== DATA ==
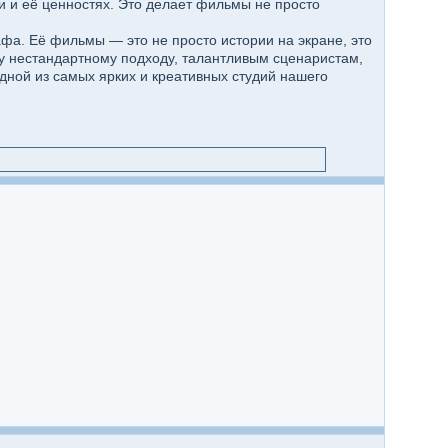
и и её ценностях. Это делает фильмы не просто
фа. Её фильмы — это не просто истории на экране, это
у нестандартному подходу, талантливым сценаристам,
дной из самых ярких и креативных студий нашего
===
When you restate the listing, keep every word as it is and drop the pictures.

**EXERCISE ANSWER**
и и её ценностях. Это делает фильмы не просто
фа. Её фильмы — это не просто истории на экране, это
у нестандартному подходу, талантливым сценаристам,
дной из самых ярких и креативных студий нашего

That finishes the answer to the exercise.